▸ What the task asks
Take the line with "mobilisation à la" and the rest of the lines after it, to the end of the entries, and restate them exactly.
•••
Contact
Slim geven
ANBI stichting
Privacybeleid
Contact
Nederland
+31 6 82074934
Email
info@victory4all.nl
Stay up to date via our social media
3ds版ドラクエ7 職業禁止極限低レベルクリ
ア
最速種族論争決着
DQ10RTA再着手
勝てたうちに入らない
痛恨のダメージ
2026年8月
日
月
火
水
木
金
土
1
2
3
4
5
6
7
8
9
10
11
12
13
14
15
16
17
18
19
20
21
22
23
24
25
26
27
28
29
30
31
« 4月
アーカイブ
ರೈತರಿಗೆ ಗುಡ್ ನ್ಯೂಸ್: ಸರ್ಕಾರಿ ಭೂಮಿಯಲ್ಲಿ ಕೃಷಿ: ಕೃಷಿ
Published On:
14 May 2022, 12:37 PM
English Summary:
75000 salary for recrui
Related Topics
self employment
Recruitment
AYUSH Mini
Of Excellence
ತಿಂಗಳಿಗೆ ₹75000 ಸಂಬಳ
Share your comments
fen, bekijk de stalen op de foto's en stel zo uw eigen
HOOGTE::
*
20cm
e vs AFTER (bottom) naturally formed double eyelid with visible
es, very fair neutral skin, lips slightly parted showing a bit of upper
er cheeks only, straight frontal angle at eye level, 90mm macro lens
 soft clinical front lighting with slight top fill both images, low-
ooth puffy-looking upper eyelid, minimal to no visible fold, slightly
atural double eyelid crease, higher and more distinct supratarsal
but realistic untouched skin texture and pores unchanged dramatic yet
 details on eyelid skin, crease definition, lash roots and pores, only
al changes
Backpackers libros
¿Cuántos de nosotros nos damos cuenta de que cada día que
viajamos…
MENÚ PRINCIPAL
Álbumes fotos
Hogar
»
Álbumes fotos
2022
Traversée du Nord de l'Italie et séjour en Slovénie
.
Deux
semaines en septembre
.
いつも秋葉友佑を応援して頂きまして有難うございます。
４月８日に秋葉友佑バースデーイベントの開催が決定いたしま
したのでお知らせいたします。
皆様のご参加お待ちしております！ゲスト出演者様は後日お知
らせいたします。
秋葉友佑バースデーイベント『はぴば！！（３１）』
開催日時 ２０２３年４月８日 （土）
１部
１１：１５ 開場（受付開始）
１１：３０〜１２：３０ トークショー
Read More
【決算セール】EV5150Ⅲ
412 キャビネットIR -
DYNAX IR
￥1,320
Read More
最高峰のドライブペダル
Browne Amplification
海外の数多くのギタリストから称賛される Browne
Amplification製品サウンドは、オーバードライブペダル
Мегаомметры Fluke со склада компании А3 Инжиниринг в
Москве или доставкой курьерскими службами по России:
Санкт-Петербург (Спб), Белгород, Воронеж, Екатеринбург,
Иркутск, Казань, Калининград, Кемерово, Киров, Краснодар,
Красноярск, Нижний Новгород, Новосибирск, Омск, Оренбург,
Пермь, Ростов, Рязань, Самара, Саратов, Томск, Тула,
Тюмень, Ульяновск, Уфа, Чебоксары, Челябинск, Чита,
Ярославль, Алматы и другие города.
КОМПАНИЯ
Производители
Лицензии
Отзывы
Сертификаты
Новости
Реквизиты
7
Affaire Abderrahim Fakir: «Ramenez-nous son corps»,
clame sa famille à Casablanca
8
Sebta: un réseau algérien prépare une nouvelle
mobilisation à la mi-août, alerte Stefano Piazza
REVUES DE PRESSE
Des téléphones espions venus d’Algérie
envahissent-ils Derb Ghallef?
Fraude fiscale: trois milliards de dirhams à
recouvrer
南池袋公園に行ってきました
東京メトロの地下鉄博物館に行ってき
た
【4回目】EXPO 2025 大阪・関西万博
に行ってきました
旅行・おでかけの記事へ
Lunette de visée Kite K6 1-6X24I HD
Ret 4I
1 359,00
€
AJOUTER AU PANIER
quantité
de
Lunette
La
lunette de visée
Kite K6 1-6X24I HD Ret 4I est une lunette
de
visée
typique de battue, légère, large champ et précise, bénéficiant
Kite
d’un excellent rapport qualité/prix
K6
•••
▸ Expected answer
mobilisation à la mi-août, alerte Stefano Piazza
REVUES DE PRESSE
Des téléphones espions venus d’Algérie
envahissent-ils Derb Ghallef?
Fraude fiscale: trois milliards de dirhams à
recouvrer
南池袋公園に行ってきました
東京メトロの地下鉄博物館に行ってき
た
【4回目】EXPO 2025 大阪・関西万博
に行ってきました
旅行・おでかけの記事へ
Lunette de visée Kite K6 1-6X24I HD
Ret 4I
1 359,00
€
AJOUTER AU PANIER
quantité
de
Lunette
La
lunette de visée
Kite K6 1-6X24I HD Ret 4I est une lunette
de
visée
typique de battue, légère, large champ et précise, bénéficiant
Kite
d’un excellent rapport qualité/prix
K6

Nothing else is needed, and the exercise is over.